At the beginning of the sequences the quality values are so tight and close to each other that the plot is not showing the percentile rectangle! But this simply means that the quality are really good and no need to discard them (as long as you know that these are not adapter or PCR primer sequences!): so both '-p-trim-left' set to 0 make sense to me after the cutadapt step! (As opposite to the tail of the sequences where the quality is much more variable and the percentile rectangle is clearly visible).
This dataset looks a bit more representative of all your samples. But you are loosing some read overlap so you have less merged sequences. It seems to me that you are much strict on choosing the right trimming length than on choosing the left trimming length (278 vs 204), if you'd like to have the black rectangle above Q20 for the left sequences you may keep this criteria for the right sequences too, I would try 278 and 220 to keep more overlapping sequences.

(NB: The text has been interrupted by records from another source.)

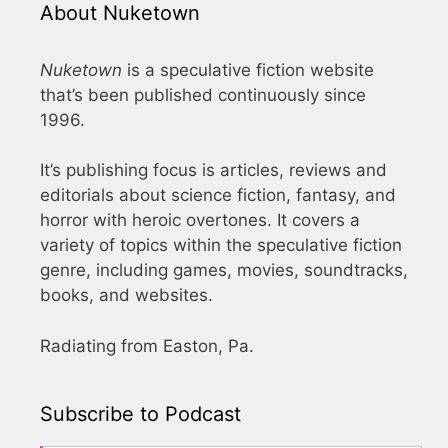
About Nuketown
Nuketown
is a speculative fiction website
that’s been published continuously since
1996.
It’s publishing focus is articles, reviews and
editorials about science fiction, fantasy, and
horror with heroic overtones. It covers a
variety of topics within the speculative fiction
genre, including games, movies, soundtracks,
books, and websites.
Radiating from Easton, Pa.
Subscribe to Podcast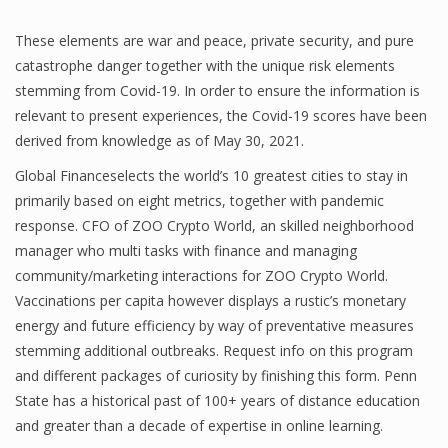
These elements are war and peace, private security, and pure
catastrophe danger together with the unique risk elements
stemming from Covid-19. In order to ensure the information is
relevant to present experiences, the Covid-19 scores have been
derived from knowledge as of May 30, 2021.
Global Financeselects the world’s 10 greatest cities to stay in
primarily based on eight metrics, together with pandemic
response. CFO of ZOO Crypto World, an skilled neighborhood
manager who multi tasks with finance and managing
community/marketing interactions for ZOO Crypto World.
Vaccinations per capita however displays a rustic’s monetary
energy and future efficiency by way of preventative measures
stemming additional outbreaks. Request info on this program
and different packages of curiosity by finishing this form. Penn
State has a historical past of 100+ years of distance education
and greater than a decade of expertise in online learning.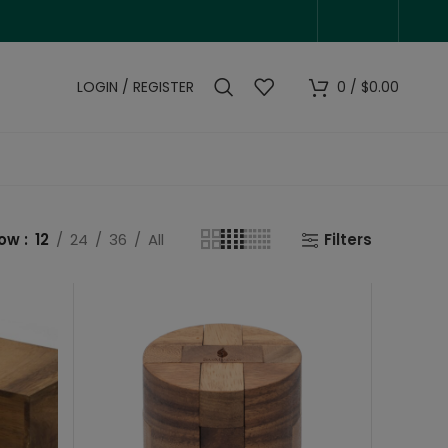
LOGIN / REGISTER
0
/
$
0.00
how
12
24
36
All
Filters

On the non-chimeric sequence percentage, it may be related to the lab preparation (but I am not a lab person really), or it may be part of what your samples are. However, once you are happy with your trimming settings, it may be worthy to go on with the analysis to see if there are enough sequences to get your aim despite the high-chimeric percentage. It is probably better to discard them asap rather then try to work with potentially wrong sequences.
As alternative approaches, you could try to use left read alone or denoise with deblur which may return different percentages.

Hope it make sense

system · October 3, 2020, 3:16pm

This topic was automatically closed 31 days after the last reply. New replies are no longer allowed.